IAM

JANUARY2016

READING

J. Philbin, M. Isard, J. Sivic, and A. Zisserman. Descriptor learning for efficient retrieval. In Computer Vision, European Conference on, volume 6313 of Lecture Notes in Computer Science, pages 677–691, Heraklion, Greece, September 2010. Springer.

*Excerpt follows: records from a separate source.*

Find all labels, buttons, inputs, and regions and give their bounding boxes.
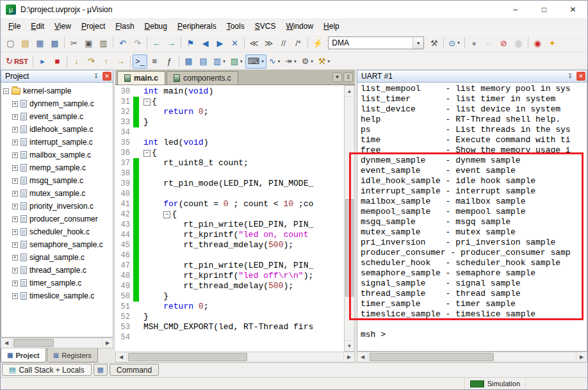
tree-item[interactable]: +memp_sample.c — [3, 161, 113, 174]
step-out-button[interactable]: ↑ — [99, 54, 113, 69]
start-stop-debug-button[interactable]: ◉ — [530, 36, 545, 50]
tree-item[interactable]: +signal_sample.c — [3, 251, 113, 264]
menu-edit[interactable]: Edit — [26, 20, 49, 32]
undo-button[interactable]: ↶ — [115, 36, 130, 50]
insert-remove-breakpoint-button[interactable]: ● — [467, 36, 482, 50]
paste-button[interactable]: ▥ — [96, 36, 111, 50]
editor-tab-components-c[interactable]: components.c — [167, 71, 238, 85]
clear-bookmarks-button[interactable]: ✕ — [227, 36, 242, 50]
cut-button[interactable]: ✂ — [67, 36, 81, 50]
maximize-button[interactable]: □ — [530, 1, 559, 19]
expand-icon[interactable]: + — [12, 229, 18, 235]
code-line[interactable]: 49 rt_thread_mdelay(500); — [115, 281, 344, 291]
panel-tab-registers[interactable]: ▦Registers — [47, 348, 98, 362]
menu-flash[interactable]: Flash — [110, 20, 139, 32]
code-line[interactable]: 38 — [115, 168, 344, 179]
menu-file[interactable]: File — [3, 20, 26, 32]
expand-icon[interactable]: + — [12, 152, 18, 158]
pin-icon[interactable]: ↧ — [92, 72, 101, 81]
watch-window-button[interactable]: ▥▾ — [211, 54, 228, 69]
run-button[interactable]: ▸ — [35, 54, 50, 69]
toolbox-button[interactable]: ⚒▾ — [316, 54, 332, 69]
scroll-down-icon[interactable] — [345, 340, 354, 351]
code-line[interactable]: 48 rt_kprintf("led off\r\n"); — [115, 271, 344, 281]
tree-item[interactable]: +interrupt_sample.c — [3, 136, 113, 149]
scroll-right-icon[interactable] — [102, 338, 113, 348]
expand-icon[interactable]: + — [12, 255, 18, 261]
tree-item[interactable]: +dynmem_sample.c — [3, 97, 113, 110]
scrollbar-track[interactable] — [345, 97, 354, 340]
code-line[interactable]: 41 for(count = 0 ; count < 10 ;co — [115, 199, 344, 209]
scrollbar-track[interactable] — [368, 352, 576, 362]
pin-icon[interactable]: ↧ — [566, 72, 575, 81]
scrollbar-thumb[interactable] — [370, 353, 494, 361]
expand-icon[interactable]: + — [12, 140, 18, 145]
menu-debug[interactable]: Debug — [140, 20, 172, 32]
code-line[interactable]: 51 return 0; — [115, 302, 344, 312]
analysis-window-button[interactable]: ∿▾ — [266, 54, 282, 69]
code-line[interactable]: 33} — [115, 117, 344, 127]
scroll-left-icon[interactable] — [1, 338, 12, 348]
close-icon[interactable]: ✕ — [576, 72, 585, 81]
next-bookmark-button[interactable]: ▶ — [213, 36, 227, 50]
menu-window[interactable]: Window — [281, 20, 318, 32]
code-line[interactable]: 43 rt_pin_write(LED_PIN, PIN_ — [115, 220, 344, 230]
fold-marker-icon[interactable]: − — [163, 211, 170, 218]
code-line[interactable]: 30int main(void) — [115, 86, 344, 97]
expand-icon[interactable]: + — [12, 242, 18, 248]
scroll-up-icon[interactable] — [345, 86, 354, 97]
open-file-button[interactable]: ▤ — [18, 36, 33, 50]
code-line[interactable]: 36−{ — [115, 148, 344, 158]
command-tab[interactable]: Command — [110, 364, 159, 376]
step-over-button[interactable]: ↷ — [84, 54, 99, 69]
code-line[interactable]: 53MSH_CMD_EXPORT(led, RT-Thread firs — [115, 322, 344, 332]
tree-item[interactable]: +msgq_sample.c — [3, 174, 113, 187]
registers-window-button[interactable]: ▦ — [181, 54, 196, 69]
code-line[interactable]: 31−{ — [115, 97, 344, 107]
tree-item[interactable]: +mutex_sample.c — [3, 187, 113, 200]
expand-icon[interactable]: + — [12, 101, 18, 107]
project-scrollbar-horizontal[interactable] — [1, 337, 113, 348]
tree-item[interactable]: +priority_inversion.c — [3, 200, 113, 213]
disassembly-window-button[interactable]: ≡ — [147, 54, 162, 69]
code-line[interactable]: 46 — [115, 250, 344, 261]
expand-icon[interactable]: + — [12, 127, 18, 133]
code-line[interactable]: 54 — [115, 332, 344, 343]
tree-item[interactable]: +mailbox_sample.c — [3, 149, 113, 161]
previous-bookmark-button[interactable]: ◀ — [198, 36, 213, 50]
expand-icon[interactable]: + — [12, 268, 18, 273]
indent-button[interactable]: ≫ — [261, 36, 276, 50]
flash-configure-button[interactable]: ✦ — [545, 36, 560, 50]
expand-icon[interactable]: + — [12, 114, 18, 120]
collapse-icon[interactable]: − — [3, 88, 9, 94]
uart-output[interactable]: list_mempool - list memory pool in sysli… — [357, 83, 587, 352]
editor-tab-main-c[interactable]: main.c — [117, 71, 165, 85]
flash-download-button[interactable]: ⚡ — [310, 36, 325, 50]
save-button[interactable]: ▦ — [33, 36, 47, 50]
editor-scrollbar-horizontal[interactable] — [115, 352, 355, 362]
save-all-button[interactable]: ▩ — [47, 36, 62, 50]
code-line[interactable]: 37 rt_uint8_t count; — [115, 158, 344, 168]
expand-icon[interactable]: + — [12, 204, 18, 209]
new-file-button[interactable]: ▢ — [3, 36, 18, 50]
close-icon[interactable]: ✕ — [102, 72, 111, 81]
code-line[interactable]: 39 rt_pin_mode(LED_PIN, PIN_MODE_ — [115, 179, 344, 189]
code-line[interactable]: 52} — [115, 312, 344, 322]
reset-button[interactable]: ↻RST — [3, 54, 31, 69]
expand-icon[interactable]: + — [12, 216, 18, 222]
code-line[interactable]: 50 } — [115, 291, 344, 302]
code-area[interactable]: 30int main(void)31−{32 return 0;33}3435i… — [115, 85, 344, 352]
tree-item[interactable]: +timeslice_sample.c — [3, 289, 113, 302]
expand-icon[interactable]: + — [12, 165, 18, 171]
pin-icon[interactable]: ↧ — [343, 72, 353, 82]
code-line[interactable]: 32 return 0; — [115, 107, 344, 117]
panel-tab-project[interactable]: ▣Project — [1, 348, 46, 362]
kill-all-breakpoints-button[interactable]: ◎ — [511, 36, 526, 50]
scroll-right-icon[interactable] — [576, 352, 587, 362]
call-stack-window-button[interactable]: ▤ — [196, 54, 211, 69]
tree-item[interactable]: +event_sample.c — [3, 110, 113, 123]
run-to-line-button[interactable]: → — [113, 54, 128, 69]
copy-button[interactable]: ▣ — [81, 36, 96, 50]
menu-peripherals[interactable]: Peripherals — [172, 20, 222, 32]
menu-svcs[interactable]: SVCS — [250, 20, 281, 32]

Philbin et al. try to avoid quantization errors usually incurred by image retrieval systems based on the Visual Bag of Words model [1] (where so-called visual words are computed by quantizing a set of local descriptors extracted from a set of images using $k$-means) by learning a linear transformation $P\in\mathbb{R}^{c' \times c}$ such that matching local descriptors lie more closely together while non-matching local descriptors lie farther apart. Here, $c$ is the dimension of the extracted local descriptors and $c'$ is the desired dimension of the transformed local descriptors. Given a dataset of images annotated as matching and non-matching image pairs, a dataset of local descriptor pairs is created as follows:

  • Randomly select a pair of images, detect interest point and extract local descriptors;
  • then, apply Lowe's second-nearest neighbor ratio test (local descriptors where the fraction of distances to the first and the second nearest-neighbor is above $0.8$ are discarded where the second-nearest neighbor is constrained to come from an unrelated image);
  • and estimate an affine transformation using RANSAC.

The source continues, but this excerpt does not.